Ad image

Uma aposta ideológica: o caso Taurus e o preço da política nos negócios

11 Min Read
Uma aposta ideológica: o caso Taurus e o preço da política nos negócios

No mundo corporativo, a relação com o poder político é uma dança delicada de risco e oportunidade. Para a Taurus Armas S.A., a gigante brasileira da indústria armamentista, a ascensão de Jair Bolsonaro em 2018 pareceu ser o alinhamento perfeito dos astros. Uma plataforma política que celebrava o armamento civil como um direito fundamental prometia não apenas expandir o mercado doméstico, mas também legitimar a própria empresa.

O resultado foi uma era de ouro, com lucros que dispararam e uma influência sem precedentes em Brasília. Contudo, a mesma aliança ideológica que impulsionou a Taurus a patamares financeiros inéditos continha o germe do que pode provocar sua ruína.

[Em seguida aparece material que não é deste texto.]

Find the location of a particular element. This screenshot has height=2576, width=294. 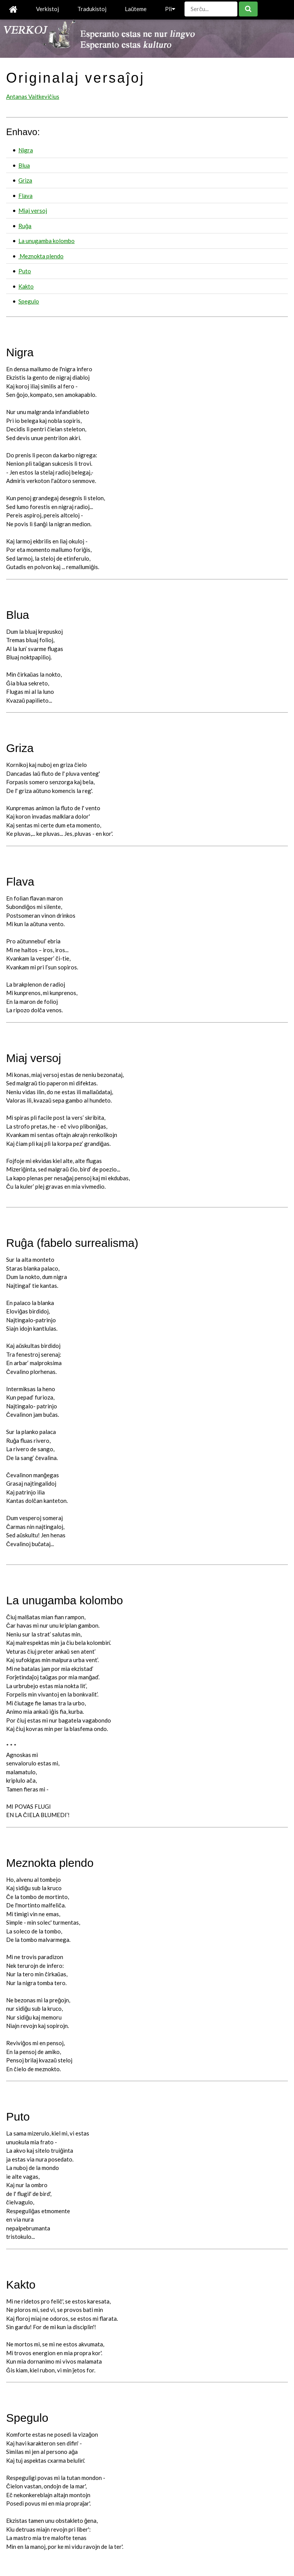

Uma aposta arriscada: a aliança com o Bolsonarismo

Antes da ascensão de Bolsonaro, a Taurus enfrentava uma crise de reputação e financeira por mais de uma década. Problemas de qualidade em seus produtos levaram a uma desconfiança generalizada. Nesse contexto, a candidatura de Bolsonaro, com seu gesto onipresente de “arminha” e a promessa de flexibilizar o Estatuto do Desarmamento, foi vista como uma grande oportunidade.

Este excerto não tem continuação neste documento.